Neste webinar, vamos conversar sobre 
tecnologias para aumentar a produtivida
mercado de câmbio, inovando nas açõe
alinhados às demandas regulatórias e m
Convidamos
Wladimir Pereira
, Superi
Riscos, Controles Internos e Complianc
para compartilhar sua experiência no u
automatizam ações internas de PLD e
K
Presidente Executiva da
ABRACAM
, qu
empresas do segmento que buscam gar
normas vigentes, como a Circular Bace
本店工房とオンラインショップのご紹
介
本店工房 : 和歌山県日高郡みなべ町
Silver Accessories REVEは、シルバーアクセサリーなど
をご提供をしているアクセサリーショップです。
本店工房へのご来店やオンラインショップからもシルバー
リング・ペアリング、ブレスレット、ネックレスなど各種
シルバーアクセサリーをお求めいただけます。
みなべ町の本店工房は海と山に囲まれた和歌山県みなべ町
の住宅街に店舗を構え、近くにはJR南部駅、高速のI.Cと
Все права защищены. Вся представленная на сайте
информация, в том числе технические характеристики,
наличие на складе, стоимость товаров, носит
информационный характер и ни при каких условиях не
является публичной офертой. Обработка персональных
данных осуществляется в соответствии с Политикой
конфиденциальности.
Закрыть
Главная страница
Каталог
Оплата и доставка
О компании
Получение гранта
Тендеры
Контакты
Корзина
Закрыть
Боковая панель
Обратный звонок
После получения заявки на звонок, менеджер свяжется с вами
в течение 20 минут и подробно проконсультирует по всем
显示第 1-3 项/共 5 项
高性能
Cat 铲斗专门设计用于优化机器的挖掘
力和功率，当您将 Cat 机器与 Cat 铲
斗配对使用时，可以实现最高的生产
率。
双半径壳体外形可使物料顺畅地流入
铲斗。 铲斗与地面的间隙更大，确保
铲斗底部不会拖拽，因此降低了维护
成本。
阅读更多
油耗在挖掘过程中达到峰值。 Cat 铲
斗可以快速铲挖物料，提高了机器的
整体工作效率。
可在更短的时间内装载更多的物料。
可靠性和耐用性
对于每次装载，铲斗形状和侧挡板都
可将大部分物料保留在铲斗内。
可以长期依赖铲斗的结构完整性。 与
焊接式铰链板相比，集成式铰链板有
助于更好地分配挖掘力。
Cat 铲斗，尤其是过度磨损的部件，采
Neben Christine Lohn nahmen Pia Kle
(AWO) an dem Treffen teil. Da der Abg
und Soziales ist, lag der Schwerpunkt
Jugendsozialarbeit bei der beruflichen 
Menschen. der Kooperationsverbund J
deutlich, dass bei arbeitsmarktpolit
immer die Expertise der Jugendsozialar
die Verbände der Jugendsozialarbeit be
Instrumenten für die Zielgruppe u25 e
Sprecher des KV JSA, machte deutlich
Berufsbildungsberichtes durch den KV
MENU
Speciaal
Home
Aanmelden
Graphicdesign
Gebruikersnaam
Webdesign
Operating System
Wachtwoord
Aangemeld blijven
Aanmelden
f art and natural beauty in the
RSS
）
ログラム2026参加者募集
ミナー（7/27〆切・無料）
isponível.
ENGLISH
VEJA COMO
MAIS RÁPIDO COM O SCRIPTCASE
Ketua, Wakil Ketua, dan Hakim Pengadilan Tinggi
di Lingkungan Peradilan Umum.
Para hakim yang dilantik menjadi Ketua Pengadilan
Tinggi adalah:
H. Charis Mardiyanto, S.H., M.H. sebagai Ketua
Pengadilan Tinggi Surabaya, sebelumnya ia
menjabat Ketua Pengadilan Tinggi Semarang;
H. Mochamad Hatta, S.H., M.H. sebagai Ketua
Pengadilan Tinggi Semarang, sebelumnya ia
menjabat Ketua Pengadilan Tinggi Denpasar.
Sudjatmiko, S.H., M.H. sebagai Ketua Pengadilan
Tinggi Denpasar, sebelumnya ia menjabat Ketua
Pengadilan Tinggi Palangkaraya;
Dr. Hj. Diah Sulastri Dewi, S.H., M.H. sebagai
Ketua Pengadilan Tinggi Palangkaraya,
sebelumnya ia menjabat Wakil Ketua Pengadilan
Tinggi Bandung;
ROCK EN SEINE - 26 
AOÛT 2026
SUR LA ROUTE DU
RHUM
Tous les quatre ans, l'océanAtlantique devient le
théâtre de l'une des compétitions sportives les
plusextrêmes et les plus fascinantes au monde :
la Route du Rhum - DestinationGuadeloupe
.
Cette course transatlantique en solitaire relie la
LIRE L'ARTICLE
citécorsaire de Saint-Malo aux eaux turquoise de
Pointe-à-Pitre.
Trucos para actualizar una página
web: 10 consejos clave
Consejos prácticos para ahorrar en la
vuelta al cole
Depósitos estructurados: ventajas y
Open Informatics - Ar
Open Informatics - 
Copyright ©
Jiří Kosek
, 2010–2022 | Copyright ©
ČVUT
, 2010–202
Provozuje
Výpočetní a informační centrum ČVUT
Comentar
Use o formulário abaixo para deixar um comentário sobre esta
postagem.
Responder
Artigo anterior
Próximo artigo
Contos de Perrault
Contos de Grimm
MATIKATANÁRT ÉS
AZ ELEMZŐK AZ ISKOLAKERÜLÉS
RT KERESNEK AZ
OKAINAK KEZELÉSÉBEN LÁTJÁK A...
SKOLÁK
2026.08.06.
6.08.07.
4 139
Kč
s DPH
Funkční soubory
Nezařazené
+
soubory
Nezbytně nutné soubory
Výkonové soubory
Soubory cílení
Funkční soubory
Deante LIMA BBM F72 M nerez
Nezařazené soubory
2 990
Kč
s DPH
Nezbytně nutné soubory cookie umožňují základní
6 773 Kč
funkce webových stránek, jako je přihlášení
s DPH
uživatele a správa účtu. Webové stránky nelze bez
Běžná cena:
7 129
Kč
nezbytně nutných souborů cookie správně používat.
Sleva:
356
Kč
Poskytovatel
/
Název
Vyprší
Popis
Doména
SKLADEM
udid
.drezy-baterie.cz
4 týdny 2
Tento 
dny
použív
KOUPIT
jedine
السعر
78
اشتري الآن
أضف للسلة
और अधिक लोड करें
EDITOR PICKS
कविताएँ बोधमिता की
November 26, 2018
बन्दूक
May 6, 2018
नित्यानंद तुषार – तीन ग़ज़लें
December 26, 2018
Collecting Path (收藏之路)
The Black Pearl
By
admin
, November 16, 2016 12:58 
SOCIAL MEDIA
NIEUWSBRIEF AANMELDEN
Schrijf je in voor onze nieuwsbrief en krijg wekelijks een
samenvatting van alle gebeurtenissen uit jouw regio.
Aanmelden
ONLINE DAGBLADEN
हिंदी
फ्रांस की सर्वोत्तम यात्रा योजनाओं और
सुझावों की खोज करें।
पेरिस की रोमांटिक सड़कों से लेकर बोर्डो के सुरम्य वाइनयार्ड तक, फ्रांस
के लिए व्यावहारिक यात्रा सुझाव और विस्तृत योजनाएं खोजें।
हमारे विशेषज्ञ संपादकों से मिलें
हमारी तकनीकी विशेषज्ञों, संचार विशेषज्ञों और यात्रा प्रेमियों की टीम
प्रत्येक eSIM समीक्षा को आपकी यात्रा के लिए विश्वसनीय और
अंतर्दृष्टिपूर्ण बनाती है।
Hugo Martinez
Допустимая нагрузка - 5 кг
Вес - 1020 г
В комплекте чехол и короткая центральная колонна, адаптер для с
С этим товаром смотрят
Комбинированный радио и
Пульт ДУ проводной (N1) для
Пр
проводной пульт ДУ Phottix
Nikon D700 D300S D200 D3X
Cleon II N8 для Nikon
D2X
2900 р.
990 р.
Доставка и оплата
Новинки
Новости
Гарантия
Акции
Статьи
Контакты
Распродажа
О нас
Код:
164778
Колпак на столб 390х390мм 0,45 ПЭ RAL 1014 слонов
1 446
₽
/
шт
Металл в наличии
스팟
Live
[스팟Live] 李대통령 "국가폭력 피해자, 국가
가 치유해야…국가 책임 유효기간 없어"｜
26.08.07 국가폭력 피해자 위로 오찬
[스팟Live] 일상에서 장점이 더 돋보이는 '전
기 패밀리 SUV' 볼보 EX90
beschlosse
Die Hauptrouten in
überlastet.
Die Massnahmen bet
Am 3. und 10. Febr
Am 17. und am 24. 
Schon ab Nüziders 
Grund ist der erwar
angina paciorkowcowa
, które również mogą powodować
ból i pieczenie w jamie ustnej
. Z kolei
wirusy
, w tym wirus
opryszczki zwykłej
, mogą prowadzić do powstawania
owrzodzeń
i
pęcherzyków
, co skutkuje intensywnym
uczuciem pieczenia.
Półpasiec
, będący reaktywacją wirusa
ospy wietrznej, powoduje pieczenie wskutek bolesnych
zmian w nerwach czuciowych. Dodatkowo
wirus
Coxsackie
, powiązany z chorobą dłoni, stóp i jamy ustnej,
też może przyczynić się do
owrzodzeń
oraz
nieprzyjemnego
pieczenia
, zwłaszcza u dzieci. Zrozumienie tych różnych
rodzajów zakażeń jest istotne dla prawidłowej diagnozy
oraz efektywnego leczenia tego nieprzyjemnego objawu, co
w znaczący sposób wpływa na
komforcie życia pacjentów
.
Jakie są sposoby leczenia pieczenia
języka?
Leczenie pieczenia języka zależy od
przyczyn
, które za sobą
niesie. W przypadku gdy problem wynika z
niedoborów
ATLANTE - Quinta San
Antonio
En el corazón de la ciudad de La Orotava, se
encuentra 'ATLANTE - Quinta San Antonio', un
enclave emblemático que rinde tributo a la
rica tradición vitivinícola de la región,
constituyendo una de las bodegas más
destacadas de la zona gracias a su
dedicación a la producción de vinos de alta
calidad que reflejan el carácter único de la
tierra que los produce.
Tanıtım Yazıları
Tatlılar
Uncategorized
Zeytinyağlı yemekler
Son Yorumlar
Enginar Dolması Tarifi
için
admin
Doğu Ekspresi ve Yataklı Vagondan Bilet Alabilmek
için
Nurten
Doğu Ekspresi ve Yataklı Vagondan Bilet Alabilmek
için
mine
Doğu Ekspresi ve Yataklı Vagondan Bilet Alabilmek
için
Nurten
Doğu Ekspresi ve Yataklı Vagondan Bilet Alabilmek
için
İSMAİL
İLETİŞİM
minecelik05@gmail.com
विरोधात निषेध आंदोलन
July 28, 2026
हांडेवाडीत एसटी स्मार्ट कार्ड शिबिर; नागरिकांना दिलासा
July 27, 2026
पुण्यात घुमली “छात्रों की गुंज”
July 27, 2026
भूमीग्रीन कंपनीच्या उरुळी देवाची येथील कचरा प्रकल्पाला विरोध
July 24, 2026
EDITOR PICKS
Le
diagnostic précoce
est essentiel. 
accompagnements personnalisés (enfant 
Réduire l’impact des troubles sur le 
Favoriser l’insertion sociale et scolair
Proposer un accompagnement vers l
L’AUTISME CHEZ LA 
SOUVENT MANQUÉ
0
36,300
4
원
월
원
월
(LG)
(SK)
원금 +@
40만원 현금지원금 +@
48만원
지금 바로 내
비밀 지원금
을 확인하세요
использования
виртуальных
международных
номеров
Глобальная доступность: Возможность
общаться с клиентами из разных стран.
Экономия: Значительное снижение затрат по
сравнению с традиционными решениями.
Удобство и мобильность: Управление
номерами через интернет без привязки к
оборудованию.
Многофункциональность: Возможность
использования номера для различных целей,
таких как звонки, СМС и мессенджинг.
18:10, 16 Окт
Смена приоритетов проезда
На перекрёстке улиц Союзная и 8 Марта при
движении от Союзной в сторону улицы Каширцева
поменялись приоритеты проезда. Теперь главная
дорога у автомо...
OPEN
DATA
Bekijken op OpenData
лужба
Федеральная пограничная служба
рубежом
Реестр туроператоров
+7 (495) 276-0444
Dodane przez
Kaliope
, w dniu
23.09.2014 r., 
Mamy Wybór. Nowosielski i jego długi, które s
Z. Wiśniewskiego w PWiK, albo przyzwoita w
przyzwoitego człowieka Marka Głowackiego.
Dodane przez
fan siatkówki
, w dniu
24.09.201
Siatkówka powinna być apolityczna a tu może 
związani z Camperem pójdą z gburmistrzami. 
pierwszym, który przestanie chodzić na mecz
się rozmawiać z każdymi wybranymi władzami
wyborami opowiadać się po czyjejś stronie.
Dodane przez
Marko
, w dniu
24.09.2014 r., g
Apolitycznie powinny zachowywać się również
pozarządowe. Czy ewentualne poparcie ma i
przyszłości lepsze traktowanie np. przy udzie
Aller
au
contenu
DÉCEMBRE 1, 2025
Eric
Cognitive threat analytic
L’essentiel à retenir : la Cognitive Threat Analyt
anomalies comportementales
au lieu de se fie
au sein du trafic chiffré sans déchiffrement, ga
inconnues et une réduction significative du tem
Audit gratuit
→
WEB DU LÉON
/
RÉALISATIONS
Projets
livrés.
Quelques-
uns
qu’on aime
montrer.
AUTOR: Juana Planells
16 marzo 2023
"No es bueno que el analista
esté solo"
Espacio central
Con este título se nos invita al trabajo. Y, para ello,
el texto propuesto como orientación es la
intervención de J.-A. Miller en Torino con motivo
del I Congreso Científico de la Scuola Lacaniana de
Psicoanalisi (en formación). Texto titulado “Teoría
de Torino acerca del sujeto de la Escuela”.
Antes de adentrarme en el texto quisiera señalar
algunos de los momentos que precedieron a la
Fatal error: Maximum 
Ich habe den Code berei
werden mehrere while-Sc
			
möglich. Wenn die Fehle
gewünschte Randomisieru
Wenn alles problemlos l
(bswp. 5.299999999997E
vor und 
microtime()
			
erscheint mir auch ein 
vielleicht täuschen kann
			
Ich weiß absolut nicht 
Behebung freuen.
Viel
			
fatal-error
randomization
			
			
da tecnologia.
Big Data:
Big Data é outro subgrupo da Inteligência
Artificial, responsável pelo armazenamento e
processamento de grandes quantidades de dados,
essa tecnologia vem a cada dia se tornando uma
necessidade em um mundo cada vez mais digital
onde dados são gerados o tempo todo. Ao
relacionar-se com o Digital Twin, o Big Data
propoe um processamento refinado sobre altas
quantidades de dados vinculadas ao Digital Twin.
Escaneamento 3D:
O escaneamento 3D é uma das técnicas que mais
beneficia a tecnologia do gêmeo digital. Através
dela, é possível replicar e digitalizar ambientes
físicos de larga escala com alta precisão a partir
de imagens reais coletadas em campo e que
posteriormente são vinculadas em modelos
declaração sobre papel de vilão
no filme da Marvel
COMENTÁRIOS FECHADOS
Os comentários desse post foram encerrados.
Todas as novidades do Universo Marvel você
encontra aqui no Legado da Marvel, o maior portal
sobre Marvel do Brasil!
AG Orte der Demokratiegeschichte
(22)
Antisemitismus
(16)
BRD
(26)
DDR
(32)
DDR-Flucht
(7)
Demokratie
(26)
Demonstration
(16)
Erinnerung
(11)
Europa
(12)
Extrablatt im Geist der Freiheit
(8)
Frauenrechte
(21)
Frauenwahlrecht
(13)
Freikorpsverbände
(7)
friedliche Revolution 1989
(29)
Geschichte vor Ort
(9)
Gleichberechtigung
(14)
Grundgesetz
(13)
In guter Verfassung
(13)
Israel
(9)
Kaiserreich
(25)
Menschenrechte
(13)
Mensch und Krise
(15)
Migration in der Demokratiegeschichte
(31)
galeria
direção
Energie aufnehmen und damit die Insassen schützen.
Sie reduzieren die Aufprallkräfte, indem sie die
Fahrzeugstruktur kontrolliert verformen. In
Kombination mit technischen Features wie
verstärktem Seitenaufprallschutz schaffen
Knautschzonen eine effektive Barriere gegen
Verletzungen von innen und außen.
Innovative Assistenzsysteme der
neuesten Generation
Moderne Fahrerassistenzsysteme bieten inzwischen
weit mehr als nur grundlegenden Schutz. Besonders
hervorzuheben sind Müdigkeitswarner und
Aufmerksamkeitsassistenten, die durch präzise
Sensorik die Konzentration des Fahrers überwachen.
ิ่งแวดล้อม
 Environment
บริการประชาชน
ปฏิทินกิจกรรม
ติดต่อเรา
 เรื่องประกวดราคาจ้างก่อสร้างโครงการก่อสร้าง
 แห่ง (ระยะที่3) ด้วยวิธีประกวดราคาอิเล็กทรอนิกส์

□ □ □ □

* [TASK INSTRUCTIONS]: Show the lines above with "ustnej".

* [ANSWER TO THE PROBLEM]:
ból i pieczenie w jamie ustnej
, powiązany z chorobą dłoni, stóp i jamy ustnej,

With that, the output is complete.